This repository contains a pipeline for crawling HTML, web texts, images, and videos from the Internet while implementing strict filtering mechanisms to ensure safe and appropriate content.
- Web Crawling: Crawl HTML, texts, and links to images and videos from the Internet, initialized with popular website URLs or URLs extracted from Common Crawl.
- Intelligent Crawling: Implement rate-limiting and URL bucketing to avoid excessive retrieval from individual servers.
- Deduplication: Utilize Bloom filters to prevent crawling and storing duplicate links.
- Text Certification (Optional): Explore techniques for certifying texts using hashes or KenLM perplexity buckets.
- Image Downloading: Leverage the img2 dataset for downloading images.
- Video Downloading: Utilize the Video2 dataset for downloading videos.

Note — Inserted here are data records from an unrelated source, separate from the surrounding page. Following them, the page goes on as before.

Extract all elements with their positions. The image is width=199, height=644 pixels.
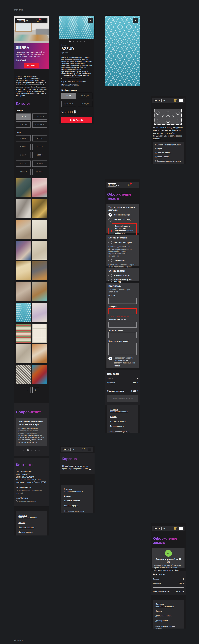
address-field[interactable] xyxy=(108,332,137,338)
radio-icon[interactable] xyxy=(108,274,112,277)
payment-option-cash[interactable]: Наличными/картой курьеру xyxy=(108,278,137,283)
size-option[interactable]: 0,8 × 1,5 м xyxy=(61,101,76,107)
dot[interactable] xyxy=(24,450,25,451)
radio-icon[interactable] xyxy=(108,279,112,282)
price-option[interactable]: 7 300 ₽ xyxy=(32,144,47,150)
dot-active[interactable] xyxy=(27,449,29,451)
footer-link-returns[interactable]: Возврат xyxy=(155,610,182,612)
delivery-option-courier[interactable]: Доставка курьером xyxy=(108,241,137,244)
email-sales[interactable]: zapros@kover.ru xyxy=(16,486,47,488)
dot[interactable] xyxy=(31,450,32,451)
cart-icon[interactable] xyxy=(82,448,86,451)
size-option[interactable]: 2 × 3 м xyxy=(61,92,76,99)
dot[interactable] xyxy=(35,450,36,451)
footer-link-privacy[interactable]: Политика конфиденциальности xyxy=(155,603,182,607)
product-photo[interactable]: ✕ xyxy=(59,16,94,39)
catalog-link[interactable]: тут xyxy=(89,468,91,470)
personal-data-link[interactable]: обработку персональных данных xyxy=(114,362,135,366)
price-option[interactable]: 28 000 ₽ xyxy=(32,169,47,175)
email-field[interactable] xyxy=(108,322,137,328)
size-option[interactable]: 0,6 × 0,9 м xyxy=(32,122,47,128)
product-image[interactable] xyxy=(16,240,31,260)
size-option[interactable]: 2 × 3 м xyxy=(16,114,31,120)
phone-field[interactable] xyxy=(108,308,137,314)
catalog-link[interactable]: каталога xyxy=(153,138,160,140)
product-image[interactable] xyxy=(16,261,31,280)
price-option[interactable]: 9 000 ₽ xyxy=(32,152,47,158)
menu-icon[interactable] xyxy=(179,527,183,530)
product-image[interactable] xyxy=(32,282,47,301)
radio-icon[interactable] xyxy=(108,218,112,222)
footer-link-offer[interactable]: Договор-оферта xyxy=(19,531,45,533)
dot[interactable] xyxy=(80,41,81,42)
page-button-1[interactable]: 1 xyxy=(24,387,31,393)
product-image[interactable] xyxy=(16,365,31,384)
product-image[interactable] xyxy=(32,178,47,198)
product-image[interactable] xyxy=(16,324,31,342)
dot[interactable] xyxy=(84,41,85,42)
price-option[interactable]: 5 000 ₽ xyxy=(16,144,31,150)
price-option[interactable]: 2 000 ₽ xyxy=(16,135,31,142)
footer-link-offer[interactable]: Договор-оферта xyxy=(155,620,182,622)
product-image-azzur[interactable] xyxy=(16,303,31,322)
submit-order-button-disabled[interactable]: ОФОРМИТЬ ЗАКАЗ xyxy=(107,395,138,402)
name-field[interactable] xyxy=(108,298,137,304)
product-image[interactable] xyxy=(32,199,47,218)
price-option[interactable]: 18 500 ₽ xyxy=(32,160,47,166)
footer-link-returns[interactable]: Возврат xyxy=(64,495,91,497)
email-info[interactable]: info@kover.ru xyxy=(16,497,47,499)
logo[interactable]: kover .ru xyxy=(154,99,165,102)
menu-icon[interactable] xyxy=(133,183,137,187)
footer-link-offer[interactable]: Договор-оферта xyxy=(64,504,91,507)
close-icon[interactable]: ✕ xyxy=(88,18,93,24)
size-option[interactable]: 1,6 × 2,3 м xyxy=(78,92,93,99)
product-image[interactable] xyxy=(32,220,47,239)
product-image[interactable] xyxy=(32,303,47,322)
footer-link-delivery[interactable]: Доставка и оплата xyxy=(155,615,182,617)
dot-active[interactable] xyxy=(69,40,71,42)
product-image[interactable] xyxy=(32,240,47,260)
product-image[interactable] xyxy=(16,220,31,239)
radio-icon[interactable] xyxy=(108,241,112,244)
cart-icon[interactable] xyxy=(173,527,177,530)
buyer-option-individual[interactable]: ✓ Физическое лицо xyxy=(108,213,137,216)
delivery-option-pickup[interactable]: Самовывоз xyxy=(108,259,137,262)
product-image[interactable] xyxy=(32,324,47,342)
footer-link-privacy[interactable]: Политика конфиденциальности xyxy=(110,408,136,412)
footer-link-privacy[interactable]: Политика конфиденциальности xyxy=(155,144,182,146)
menu-icon[interactable] xyxy=(42,19,46,23)
footer-link-privacy[interactable]: Политика конфиденциальности xyxy=(64,488,91,492)
comment-field[interactable] xyxy=(108,343,137,355)
menu-icon[interactable] xyxy=(179,99,183,102)
product-image[interactable] xyxy=(32,344,47,363)
dot[interactable] xyxy=(39,450,40,451)
radio-checked-icon[interactable]: ✓ xyxy=(108,213,112,216)
buyer-option-company[interactable]: Юридическое лицо xyxy=(108,218,137,222)
product-image[interactable] xyxy=(32,261,47,280)
footer-link-returns[interactable]: Возврат xyxy=(155,148,182,150)
footer-link-delivery[interactable]: Доставка и оплата xyxy=(64,500,91,502)
dot[interactable] xyxy=(77,41,78,42)
footer-link-offer[interactable]: Договор-оферта xyxy=(110,425,136,427)
product-image[interactable] xyxy=(16,178,31,198)
footer-link-delivery[interactable]: Доставка и оплата xyxy=(155,152,182,154)
payment-option-card[interactable]: Банковская карта xyxy=(108,274,137,277)
radio-icon[interactable] xyxy=(108,259,112,262)
page-button-2[interactable]: 2 xyxy=(32,387,39,393)
buy-button[interactable]: КУПИТЬ xyxy=(24,63,39,68)
cart-icon[interactable] xyxy=(173,99,177,102)
product-image[interactable] xyxy=(16,199,31,218)
agree-checkbox-row[interactable]: ✓ Подтверждая заказ Вы соглашаетесь на о… xyxy=(108,357,137,367)
cart-icon[interactable]: 2 xyxy=(127,183,131,187)
footer-link-delivery[interactable]: Доставка и оплата xyxy=(19,526,45,528)
add-to-cart-button[interactable]: В КОРЗИНУ xyxy=(61,117,92,123)
price-option[interactable]: 11 000 ₽ xyxy=(16,160,31,166)
product-image[interactable] xyxy=(32,365,47,384)
footer-link-returns[interactable]: Возврат xyxy=(19,521,45,524)
logo[interactable]: kover .ru xyxy=(17,19,28,22)
cart-icon[interactable]: 2 xyxy=(36,19,40,22)
logo[interactable]: kover .ru xyxy=(63,448,74,451)
size-option[interactable]: 0,6 × 0,9 м xyxy=(78,101,93,107)
product-image[interactable] xyxy=(16,344,31,363)
menu-icon[interactable] xyxy=(88,448,91,451)
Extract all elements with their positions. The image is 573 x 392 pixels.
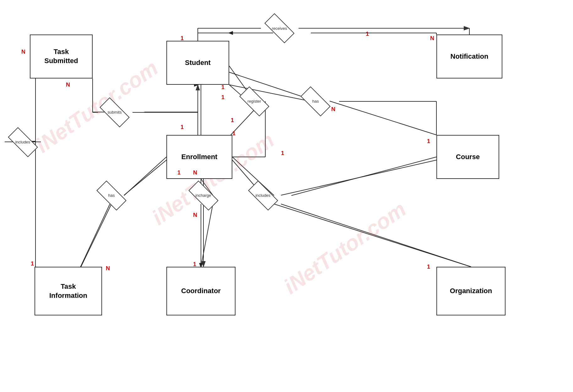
svg-line-59 xyxy=(281,204,471,267)
card-n-task-information-top: N xyxy=(106,265,110,272)
diamond-includes-left: includes xyxy=(5,133,41,151)
entity-task-information: Task Information xyxy=(35,267,102,315)
entity-organization: Organization xyxy=(436,267,505,315)
entity-course: Course xyxy=(436,135,499,179)
diamond-includes-right: includes xyxy=(245,187,281,204)
card-n-notification-top: N xyxy=(430,35,434,42)
card-1-notification-left: 1 xyxy=(366,31,369,37)
card-1-student-top: 1 xyxy=(181,35,184,42)
card-n-task-submitted-bottom: N xyxy=(66,82,70,88)
card-1-enrollment-includes-right: 1 xyxy=(281,150,284,157)
card-1-enrollment-right: 1 xyxy=(232,130,235,137)
entity-student: Student xyxy=(166,41,229,85)
diamond-has-task: has xyxy=(97,187,126,204)
card-1-student-right-2: 1 xyxy=(221,94,224,101)
card-n-task-submitted-left: N xyxy=(21,49,25,55)
card-1-organization-left: 1 xyxy=(427,264,430,270)
card-1-enrollment-register: 1 xyxy=(231,117,234,124)
card-n-enrollment-bottom: N xyxy=(193,169,197,176)
entity-enrollment: Enrollment xyxy=(166,135,232,179)
svg-line-51 xyxy=(330,101,436,135)
diamond-has-course: has xyxy=(301,93,330,110)
card-1-enrollment-left: 1 xyxy=(177,169,181,176)
card-1-coordinator-top: 1 xyxy=(193,261,196,268)
svg-line-53 xyxy=(124,160,166,195)
diamond-incharge: incharge xyxy=(185,187,221,204)
card-n-has-course: N xyxy=(331,106,335,113)
diamond-receives: receives xyxy=(261,19,298,38)
card-n-incharge-top: N xyxy=(193,212,197,218)
diamond-register: register xyxy=(237,93,272,110)
er-diagram: Task Submitted Student Notification Enro… xyxy=(0,0,573,392)
card-1-course-left: 1 xyxy=(427,138,430,145)
card-1-task-information-right: 1 xyxy=(31,260,34,267)
entity-coordinator: Coordinator xyxy=(166,267,235,315)
card-1-enrollment-top: 1 xyxy=(181,124,184,131)
entity-notification: Notification xyxy=(436,35,502,78)
diamond-submits: submits xyxy=(97,104,132,121)
entity-task-submitted: Task Submitted xyxy=(30,35,93,78)
card-1-student-right-1: 1 xyxy=(221,84,224,91)
svg-line-61 xyxy=(281,160,436,195)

- Content Filtering: Employ keyword-based filters, CLIP-based filters (with a quantized version optimized for CPUs), and various linear models that take CLIP vectors as input for NSFW detection, aesthetic scoring, and ImageNet 1k label prediction.
- Aggressive Filtering: Implement aggressive filtering thresholds to ensure only safe and appropriate content is included.
- Centralized Storage: Option to send crawled and filtered content to a central storage server, assuming a centralized organization operates the workers in a swarm.